Mules are sure-footed and tough, Berry said, and they don’t spook easily. They’ve carried an estimated one million people in and out of the canyon since the late 1800s. The rides are daily, stopped only by dangerous weather and government shutdowns.

Berry was here when the government stopped running for two weeks in 2013.

“And these mules were so bored, out here in the corral,” he said. “They were fighting each other and kicking each other. They were just bored. I truly believe that they love to work.”

And lots of people in the canyon love to work with them.

Kaibab Bob injured himself stumbling off the trail — as pack mules will, every once in a blue moon. That doesn’t happen to the mules that carry people, however. Berry tells new riders the same thing: In more than 100 years, these Canyon rides have never lost a visitor because of a mule.

During a recent safety talk, held right before the group headed down the trail, he was funny but frank.
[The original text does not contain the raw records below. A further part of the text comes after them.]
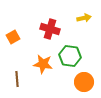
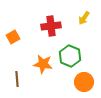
yellow arrow: rotated 136 degrees clockwise
red cross: moved 1 px right, 3 px up; rotated 24 degrees counterclockwise
green hexagon: rotated 15 degrees clockwise
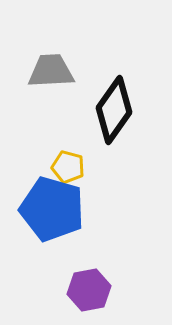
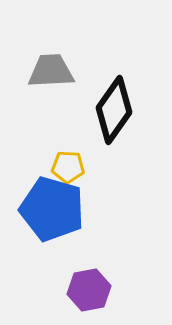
yellow pentagon: rotated 12 degrees counterclockwise
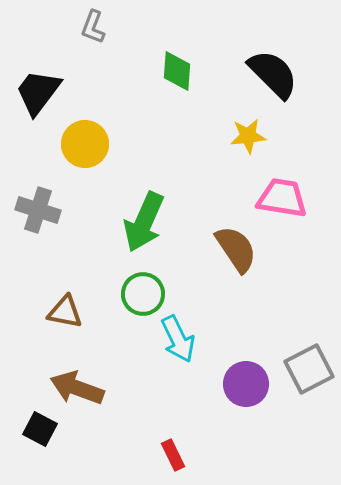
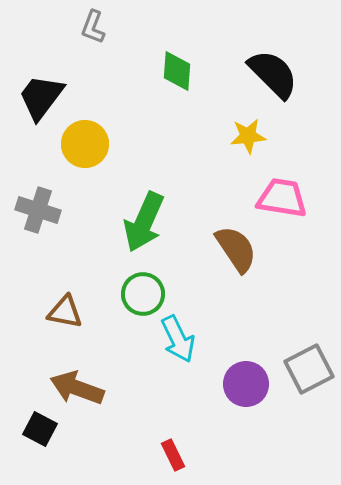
black trapezoid: moved 3 px right, 5 px down
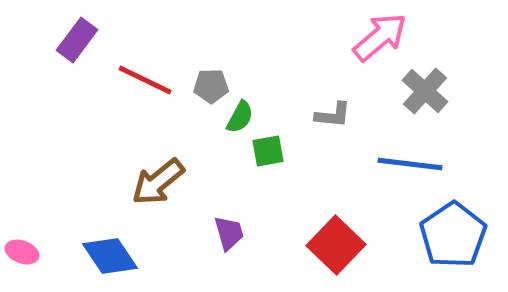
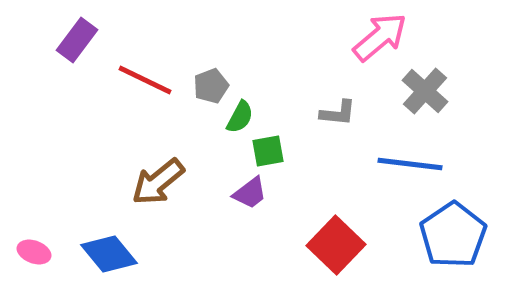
gray pentagon: rotated 20 degrees counterclockwise
gray L-shape: moved 5 px right, 2 px up
purple trapezoid: moved 21 px right, 40 px up; rotated 69 degrees clockwise
pink ellipse: moved 12 px right
blue diamond: moved 1 px left, 2 px up; rotated 6 degrees counterclockwise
“This is no pony ride at the county fair,” he told the crowd, huddled against the wind and cold of a snow flurry. “This is a tough, hard ride.”

He went over how to get the mule to brake and how to keep your cool by not looking down into the intimidating vastness of the canyon. By the

end, a little girl from Boston was in tears.

“She’s really scared now,” said her mom, before trying a pep talk.

Within minutes, the girl summoned her courage. As Berry helped her onto her mule, her eyes were wet but she was trying to smile.

“Now, you take care of John S for me, OK?” Berry said, and she responded with a barely audible “OK.”

A few minutes after the group disappeared below the rim, Berry radioed one of the wranglers, who was riding just in front of the girl.

“How’s she doing, Cindy?” Berry asked.

“She’s good,” a calm voice said over the receiver. “We’re talking about cats.”

Berry chuckled, looking relieved.

“Well, good,” he replied.

A few hours of riding later, the little girl declared that someday, she wants to be a wrangler, too.